Ce vers est répété plusieurs fois tout au long du recueil, comme l’air d’une petite comptine : l’enfance est la toile de fond de ce très beau texte poétique, le premier publié de Christine Girard (dont on a pu lire des extraits dans la revue N4728). Court, il est composé de plusieurs petits paragraphes séparés par des virgules et des espaces, sans majuscules.

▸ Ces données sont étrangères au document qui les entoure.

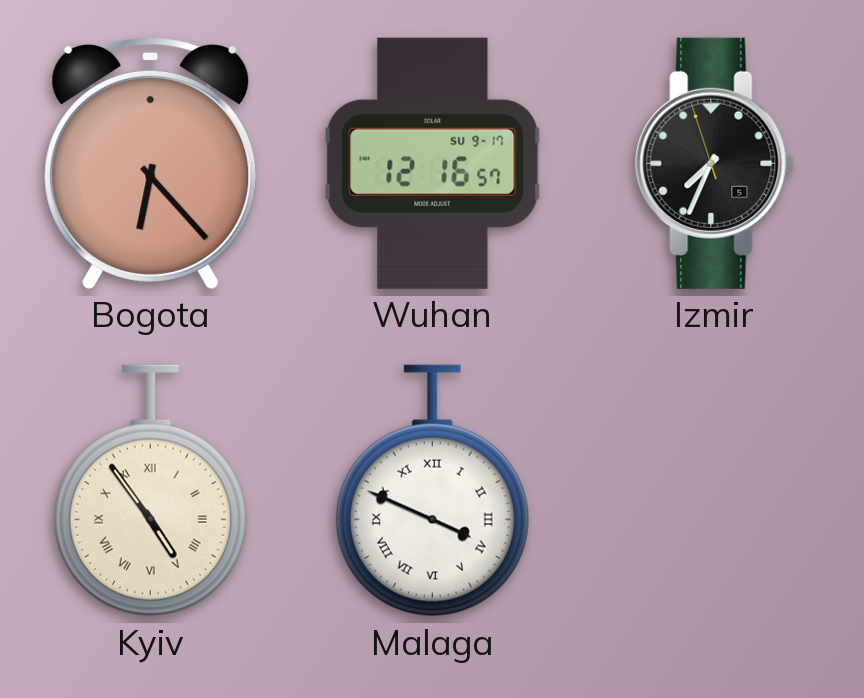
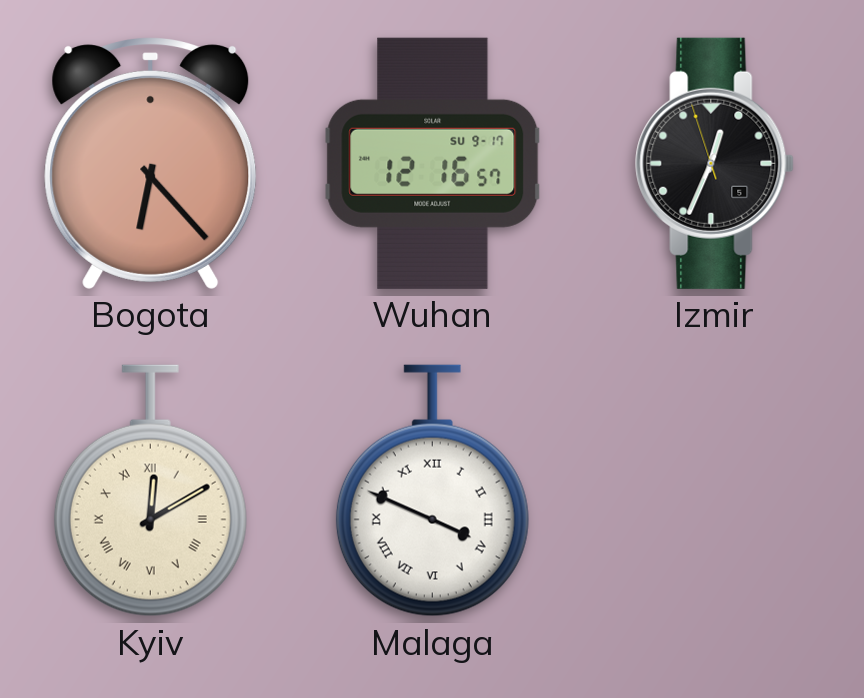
Izmir: 7:33 -> 12:33
Kyiv: 4:54 -> 12:10
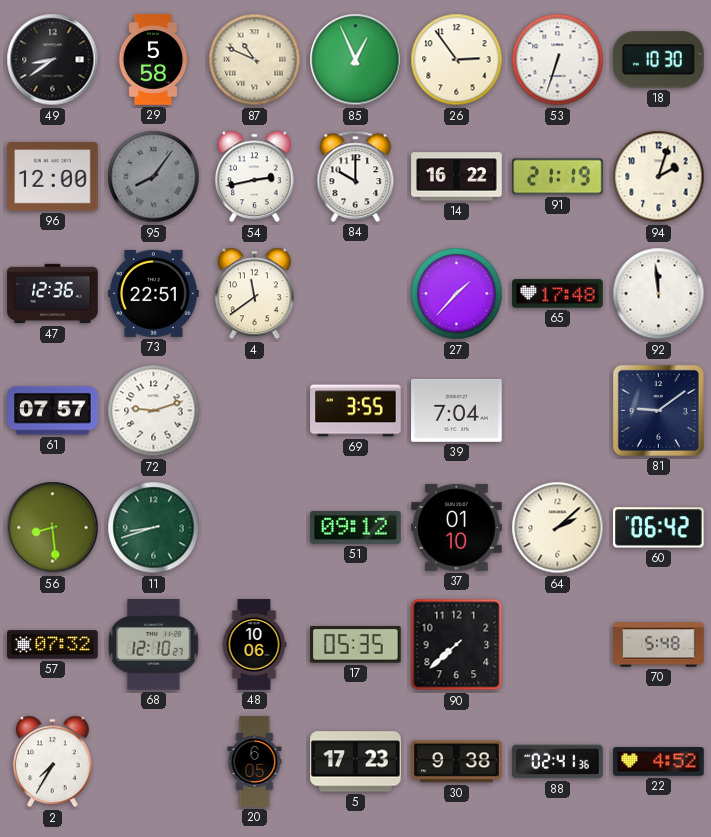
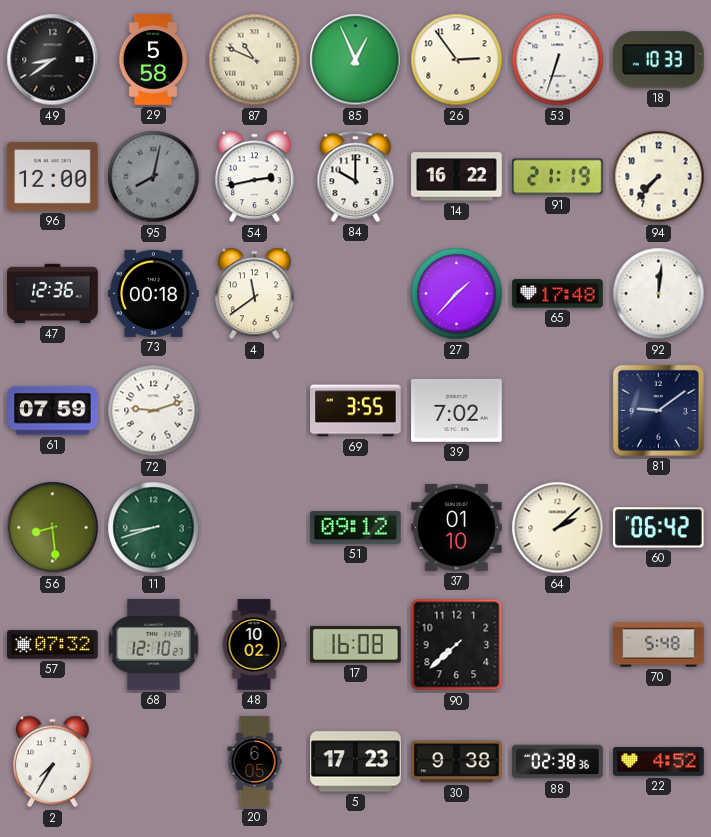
18: 10:30 -> 10:33
95: 8:06 -> 8:02
94: 2:03 -> 7:37
73: 22:51 -> 00:18
92: 11:59 -> 12:01
61: 07:57 -> 07:59
39: 7:04 -> 7:02
48: 10:06 -> 10:02
17: 05:35 -> 16:08
88: 02:41 -> 02:38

Si le mot terre revient très souvent dans ce récit poétique, il en est de même pour le ciel, la pluie, une flaque. Les éléments sont très présents, proches, tout proches de la narratrice. Ils sont les points d’appui vers le passé, vers cette mémoire qui ne se révèle pas. Pas encore. Car c’est tout l’objet du texte : une sorte de traversée vers la mémoire retrouvée, qui ne se révèle que par petites bribes. Tout tourne autour d’un drame qui s’est joué dans l’enfance, un moment comme le point de rupture. Les passages du présent au passé se font grâce aux éléments, notamment l’eau et l’on comprendra mieux pourquoi au terme de cette quête. La flaque est un de ces éléments importants : elle est comme un miroir, un « écran » comme la poète la nomme, où l’on se réfléchit, où l’on voit le passé. Mais la mémoire résiste, et pour qu’elle advienne, il faut en passer par les mots, courir les mots, remplir les vides d’une mémoire trouée, comme des brèches pour continuer à vivre, des brèches pour inventer, des brèches pour écrire. Si la mémoire a fui, c’était bien pour protéger alors l’enfant du drame, telles des poignées de terre jetées sur cette mémoire. Et puis la traversée se termine, indispensable, je me digère, je digère mon histoire, ma naissance, je deviens flaque et je renais. Une écriture à découvrir que celle de Christine Girard, précise et épurée.